Tories are fixing the track and trace figures
The Tories’ disastrous test and trace system has at last reported an improvement in its contact tracing rate—by changing the way the figures are collated.
The privatised scheme said it had contacted 72.5 percent of people identified as having been near Covid sufferers in England.
This was up from 60.5 percent the previous week and after plateauing around 60 percent for weeks. The figures, for the week to 25 November, follow “protocol” changes to the way families with a positive Covid-19 case are phoned.
Children are no longer contacted individually by contact tracers.
Once the parent provides basic information for their children, they are marked as “complete”.
But there’s no guarantee that the child will stay home from school or realise this is a necessity.
Test and Trace now has a £22 billion budget.
That is equivalent to nearly a fifth of the entire NHS budget each year.
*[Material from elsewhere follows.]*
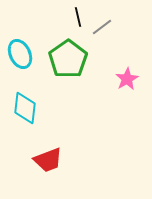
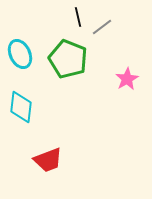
green pentagon: rotated 15 degrees counterclockwise
cyan diamond: moved 4 px left, 1 px up
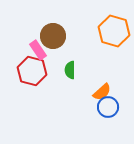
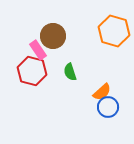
green semicircle: moved 2 px down; rotated 18 degrees counterclockwise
It is still failing to meet key targets set by government scientists.
Although the 72.5 percent figure is an improvement, it is still well short of the 80 percent target that the Sage scientists’ advisory group recommends.
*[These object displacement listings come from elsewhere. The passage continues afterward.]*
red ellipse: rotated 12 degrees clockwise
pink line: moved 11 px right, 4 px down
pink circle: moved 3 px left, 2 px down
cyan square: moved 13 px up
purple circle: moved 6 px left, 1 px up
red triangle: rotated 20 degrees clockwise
Meanwhile government figures from the mass testing programme in Liverpool showed the tests missed half of all positive cases detected by standard coronavirus tests.
They missed 30 percent of those with a high viral load—likely to be the most infectious.
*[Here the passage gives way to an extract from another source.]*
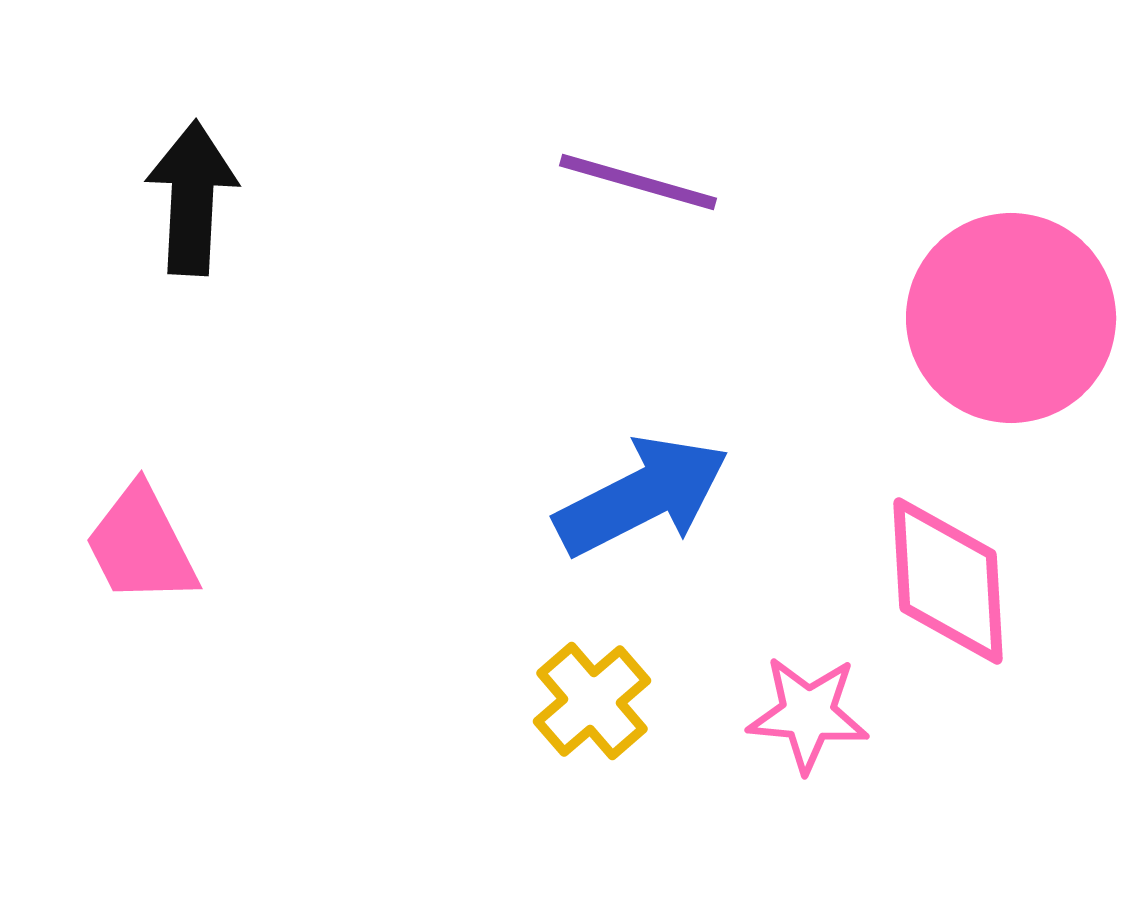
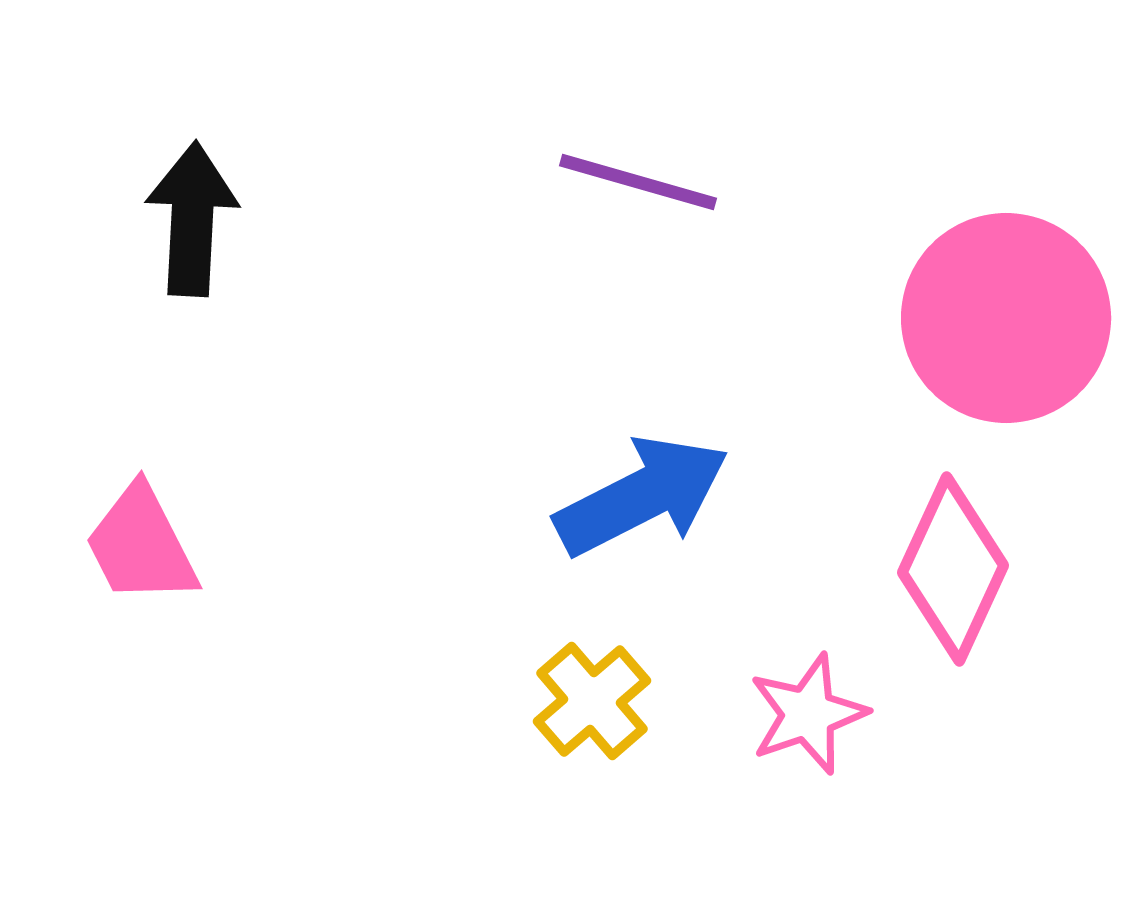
black arrow: moved 21 px down
pink circle: moved 5 px left
pink diamond: moved 5 px right, 12 px up; rotated 28 degrees clockwise
pink star: rotated 24 degrees counterclockwise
Trump steps up killing spree on his way out
Donald Trump’s administration is using its last few weeks in the White House to push through executions.
After years without any executions agreed at the federal level rather than by states, the Justice Department reversed course this summer.
It carried out three death sentences in four days.
Overall, the US government has already executed eight prisoners since the Trump administration resumed federal executions on 14 July for the first time in 17 years.
This is more than had been carried out over the previous three decades.
Now the department, knowing Joe Biden has said he opposes the death penalty, has scheduled two for next week and three more during the week before Biden takes office.
The five condemned federal prisoners include four black men and one white woman.
Prosecution over wall collapse work deaths
Two recycling companies, and two people linked to them, are to be charged over the deaths of five African men who died when a concrete wall fell on them.
Almamo Jammeh, Ousmane Diaby, Bangally Dukureh, Saibo Sillah and Mahamadou Jagana died at Shredmet’s premises in Birmingham on 7 July 2016.
The Health and Safety Executive is to now going to prosecute the company ENSCO 10101—formerly known as Shredmet—and its predecessor Hawkeswood Metal Recycling.
The four men from The Gambia and one from Senegal were clearing a bay at the recycling plant in Nechells when a 3.6 metres (11ft 10in) adjacent wall collapsed, causing hundreds of tonnes of metal ingots to fall on top of them.
The men could only be identified by their fingerprints.
The things they say...
‘We’re a much better country than every single one of them’
Tory education secretary Gavin Williamson on why Britain is getting a coronavirus vaccine first
‘They really rushed through that approval’
Dr Anthony Fauci, director of the US National Institute of Allergy and Infectious Diseases, is less certain
‘Time is in very short supply’
The latest thing the government says it has run out of
‘To see ill-informed Labour politicians and do-gooding celebrities attempting to conflate the victims of Windrush with these vile criminals set for deportation is not only misjudged and upsetting but deeply offensive’
Home Secretary Priti Patel with her usual approach
‘She hasn’t taken the time to meet with us or speak with us. How can she know what’s deeply offensive for us?’